Researchers fighting famine
The United Nations estimates that almost 800 million people do not have enough to eat. One key factor in fighting famine is food security. A major related challenge is the filamentous fungus Fusarium, which destroys colossal quantities of cereal crops such as wheat and barley globally by reducing yields and making cereal crops poisonous through mycotoxins.
The situation is especially serious in low-income countries, which already face great problems because they cannot afford resistant crops or crop rotation. These countries therefore depend strongly on effective fungicides. An article by Danish researchers in Pesticide Biochemistry and Physiology thus provides both really bad, and really good news.
Using real-time microscopy imaging, the Danish researchers from Aalborg University examined how the fungicide JS399-19 affects Fusarium. When it was discovered, JS399-19 was hailed as a miracle product since it could reduce the quantity of Fusarium and thereby the level of mycotoxins in cereal crop stores by 80%. In addition, there was no immediate cross-resistance, so its use did not negate the use of other fungicides.
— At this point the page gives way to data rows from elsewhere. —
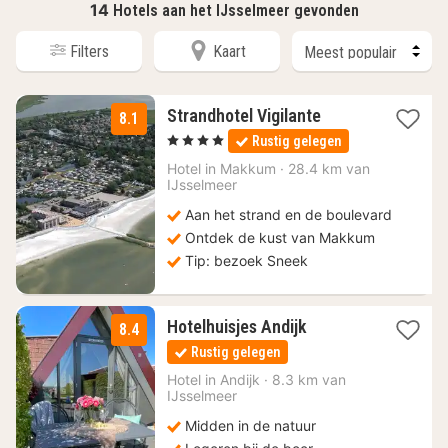
14
Hotels aan het IJsselmeer gevonden
Filters
Kaart
1
Strandhotel Vigilante
8.1
nacht
, 4 Sterren
Rustig gelegen
vanaf
77,63
Hotel in
Makkum
·
28.4 km van
IJsselmeer
€
Aan het strand en de boulevard
Ontdek de kust van Makkum
Tip: bezoek Sneek
1
Hotelhuisjes Andijk
8.4
nacht
Rustig gelegen
vanaf
240
Hotel in
Andijk
·
8.3 km van
IJsselmeer
€
Midden in de natuur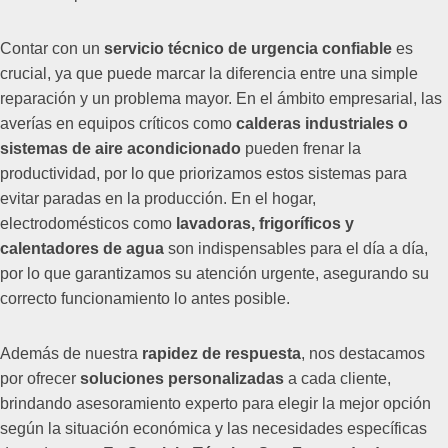
Contar con un
servicio técnico de urgencia confiable
es
crucial, ya que puede marcar la diferencia entre una simple
reparación y un problema mayor. En el ámbito empresarial, las
averías en equipos críticos como
calderas industriales o
sistemas de aire acondicionado
pueden frenar la
productividad, por lo que priorizamos estos sistemas para
evitar paradas en la producción. En el hogar,
electrodomésticos como
lavadoras, frigoríficos y
calentadores de agua
son indispensables para el día a día,
por lo que garantizamos su atención urgente, asegurando su
correcto funcionamiento lo antes posible.
Además de nuestra
rapidez de respuesta
, nos destacamos
por ofrecer
soluciones personalizadas
a cada cliente,
brindando asesoramiento experto para elegir la mejor opción
según la situación económica y las necesidades específicas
Unfortunately, the new research shows that everything is not quite as rosy. JS399-19 kills Fusarium by affecting one of its key proteins, type I myosin. However, the new research revealed that a single mutation in one of the protein’s amino acids can render Fusarium resistant to the fungicide. The researchers therefore indicated that care should be taken not to overuse the fungicide.
The good news is that the research has provided a completely new and unique molecular overview of where to look for the next weapon against Fusarium. The protein to which JS399-19 binds itself is so key and well retained in different types of Fusarium that the researchers think that computer models can be used to construct new fungicides that are even more effective than JS399-19.
“Real-time imaging of the growth-inhibitory effect of JS399-19 on Fusarium” has been published in Pesticide Biochemistry and Physiology. In 2015, the Novo Nordisk Foundation awarded a grant to Jens L. Sørensen for the project Direct Cloning and Expression of Large Natural Product Gene Clusters in Fungi.